**About this exercise**
No picture belongs in the answer, which must hold exactly the lines from the one with "class '' not found in" through the final line below.

Stored data entries:

◆ ◆ ◆ ◆ ◆ ◆ ◆

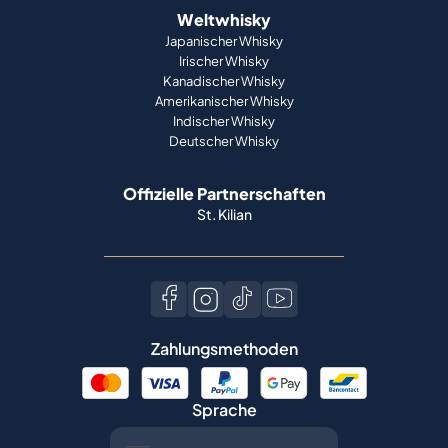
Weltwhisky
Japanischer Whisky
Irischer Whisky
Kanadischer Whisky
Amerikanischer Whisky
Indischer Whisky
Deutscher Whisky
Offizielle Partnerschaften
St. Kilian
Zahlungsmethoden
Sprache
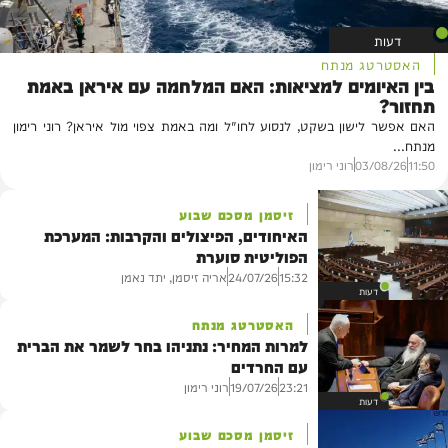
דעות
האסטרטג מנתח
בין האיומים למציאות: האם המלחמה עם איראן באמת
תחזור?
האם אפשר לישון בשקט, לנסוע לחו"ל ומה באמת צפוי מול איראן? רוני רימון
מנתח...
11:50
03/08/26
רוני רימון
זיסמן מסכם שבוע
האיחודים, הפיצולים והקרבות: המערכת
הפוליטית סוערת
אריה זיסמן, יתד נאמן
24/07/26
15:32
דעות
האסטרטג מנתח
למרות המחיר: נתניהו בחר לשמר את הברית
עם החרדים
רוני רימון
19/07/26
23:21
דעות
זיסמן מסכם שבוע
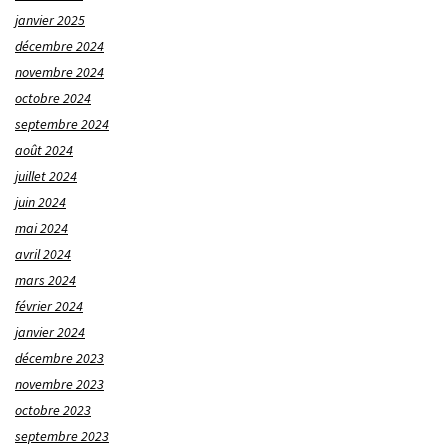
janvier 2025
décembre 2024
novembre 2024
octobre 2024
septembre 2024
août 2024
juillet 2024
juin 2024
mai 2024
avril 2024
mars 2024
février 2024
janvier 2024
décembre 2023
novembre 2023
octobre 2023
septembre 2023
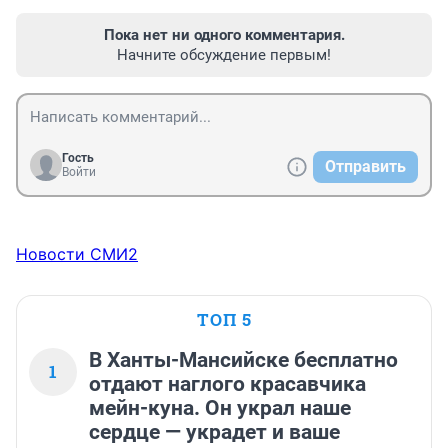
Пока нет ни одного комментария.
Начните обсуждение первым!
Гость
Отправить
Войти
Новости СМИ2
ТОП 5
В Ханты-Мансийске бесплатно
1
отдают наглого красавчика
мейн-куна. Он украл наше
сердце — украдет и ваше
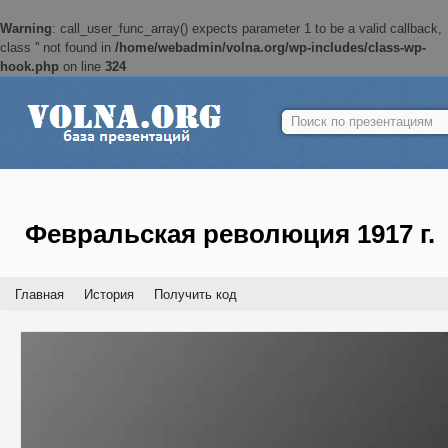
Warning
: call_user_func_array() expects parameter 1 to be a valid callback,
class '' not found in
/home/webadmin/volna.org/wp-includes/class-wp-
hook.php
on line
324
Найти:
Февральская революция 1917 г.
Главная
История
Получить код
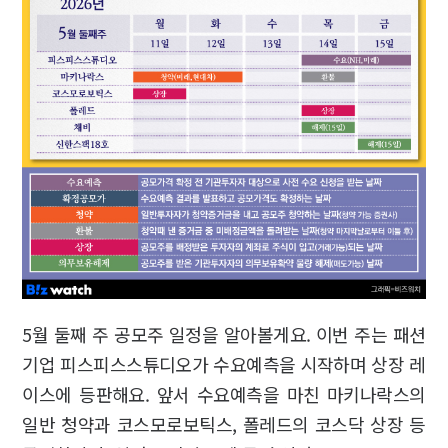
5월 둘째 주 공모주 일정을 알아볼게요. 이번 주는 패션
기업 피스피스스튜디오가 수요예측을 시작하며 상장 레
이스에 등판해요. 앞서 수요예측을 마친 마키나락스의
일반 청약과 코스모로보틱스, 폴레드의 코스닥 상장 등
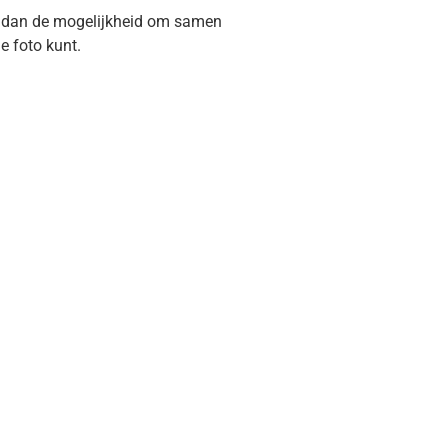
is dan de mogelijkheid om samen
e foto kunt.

◆ ◆ ◆ ◆ ◆ ◆ ◆

**Response**
class '' not found in
/home/webadmin/volna.org/wp-includes/class-wp-
hook.php
on line
324
Найти:
Февральская революция 1917 г.
Главная
История
Получить код
5월 둘째 주 공모주 일정을 알아볼게요. 이번 주는 패션
기업 피스피스스튜디오가 수요예측을 시작하며 상장 레
이스에 등판해요. 앞서 수요예측을 마친 마키나락스의
일반 청약과 코스모로보틱스, 폴레드의 코스닥 상장 등
is dan de mogelijkheid om samen
e foto kunt.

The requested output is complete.